With 2023 already in full swing, the Greenstone team looks back at the past year in relation to ESG, sustainability and supply chain reporting. There is no doubt that it was a significant year for business and ESG and we anticipate that 2023 will be no different, with greater demand for transparency and accountability. Below we have highlighted five key ESG reporting trends to look out for in 2023.
For businesses, mandatory regulation on ESG reporting is coming in thick and fast, both in the EU and in the United States.
In the EU, the Corporate Sustainability Reporting Directive (CSRD) is the latest EU Regulation regarding ESG and non-financial reporting, aiming to speed up EU progress on reaching Net-Zero. It is a step up from the current EU Regulation the Non-Financial Reporting Directive (NFRD), expanding the number of mandatory reporting companies from 11,600 to around 49,000.
The US is poised for regulation too. The Securities and Exchange Commission’s (SEC) proposed mandatory climate-risk disclosure rule will launch in 2023 if approved. In March 2022, the SEC released a new proposal for public companies to begin reporting their carbon emissions and reductions progress alongside their financial results. It requires all filers to disclose Scope 1 and Scope 2 greenhouse gas emissions that occur onsite and are controlled by the company.
2. Accountability and new corporate board demographics
As ESG performance becomes a greater focus in the boardroom, companies are having to consider how best to hold themselves accountable. One way to accomplish this is to tie leaders’ compensation to positive ESG outcomes. Companies are increasingly including ESG metrics of some type in their incentive compensation schemes for top executives.
In some companies, ESG and sustainability responsibility lies with the full board.

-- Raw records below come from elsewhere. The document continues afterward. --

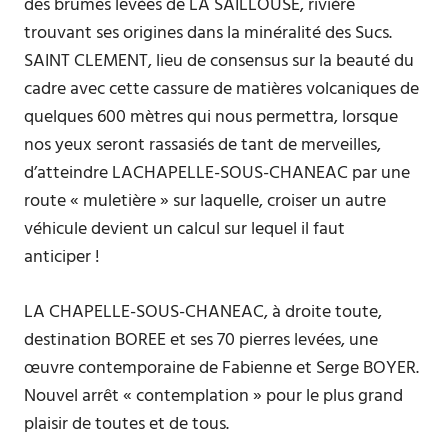
des brumes levées de LA SAILLOUSE, rivière
trouvant ses origines dans la minéralité des Sucs.
SAINT CLEMENT, lieu de consensus sur la beauté du
cadre avec cette cassure de matières volcaniques de
quelques 600 mètres qui nous permettra, lorsque
nos yeux seront rassasiés de tant de merveilles,
d’atteindre LACHAPELLE-SOUS-CHANEAC par une
route « muletière » sur laquelle, croiser un autre
véhicule devient un calcul sur lequel il faut
anticiper !
LA CHAPELLE-SOUS-CHANEAC, à droite toute,
destination BOREE et ses 70 pierres levées, une
œuvre contemporaine de Fabienne et Serge BOYER.
Nouvel arrêt « contemplation » pour le plus grand
plaisir de toutes et de tous.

Others assign diversity, equity, and inclusion (DE&I) and human capital management issues to the human resources committee and sustainability oversight to audit or governance committees. The exact assignments will vary with each company’s specific needs and culture, but it is becoming critical to assign accountability and ensure sufficient governance oversight within a board.
Corporate board demographics are changing too. Companies are now looking to assemble boards for ‘tomorrow’, today. For example, recruiting ESG expertise on the board has become critical and hiring has a DE&I lens now more than ever.
3. Natural capital and biodiversity
At the Conference of the Parties of the UNFCCC (COP) in 2022, there was an emerging theme of natural capital and the need to prioritise the preservation of biodiversity. The risks resulting from a loss of nature and changes to natural capital have the potential to disrupt society and the stability of the global economy. Whilst most research on financial risks related to natural capital has historically focused on climate change, there is a growing awareness of the risks associated with other aspects of natural capital, such as water stresses, resource scarcity and the loss of biodiversity.
Biodiversity-related corporate reporting is a fast-moving, developing area, and there is ongoing work to create harmonisation, particularly related to measurement and disclosure. Companies should not wait for globally agreed frameworks or perfect tools to be available to approach the topic of biodiversity and nature. Companies should begin to understand and manage biodiversity and nature-related risk and opportunities and to prepare to respond to the introduction of frameworks such as the Taskforce on Nature-related Financial Disclosures (TNFD).
4. The growth of ESG data quality and analytics - new frontiers in measurement and transparency
With more regulation and investor pressure, there is no doubt that companies will need a process to produce high quality, defensible ESG data that is more aligned with financial reporting requirements.
For investors, a company’s ESG performance is only as good as its data quality. Bad quality data can result in inaccurate reporting, lack of transparency, and potential backlash from stakeholders if your efforts are deemed as unreliable. Demanding data transparency is the way investors can ensure that the ESG information provided is accurate and not misleading.
Advances in technology and software solutions to enable in-depth ESG data analysis are increasing the expectations for ESG data quality and transparency. Once good quality primary data is collected, software solutions enable ESG performance data to be aggregated, compared and benchmarked across various global metrics, KPIs and frameworks.
5. Reporting on Scope 3 emissions
The reporting of Scope 3 emissions (GHG emissions that are not produced directly from the reporting company but from the activities of its value chain), will continue to rise, and will continue to be a challenging area for many. Communication, collaboration and shared-goals are key to achieving successful Scope 3 disclosure. However, even if you have a high level of buy-in both up and down the value chain, there are still complexities around the data itself and the methodologies used to calculate emissions.
Leveraging Scope 3 resources to understand where your material impacts lie, where to start with data collection and how to focus on data quality and coverage over time, will ensure that a journey to reliable Scope 3 data is followed.
In summary, what does this mean for businesses and ESG-focused investors? For both groups, requirements to collect, assess and report quality primary ESG data will continue to grow in 2023 and beyond so now is the time to ensure you have future-proof data management processes in place. As the ESG and sustainability reporting landscape grows in complexity and becomes increasingly mainstream, there is a real opportunity for business to improve transparency and demonstrate leadership. Those who don’t address ESG performance – whether it’s across their own operations, their supply chains or their investment portfolio - face getting left behind.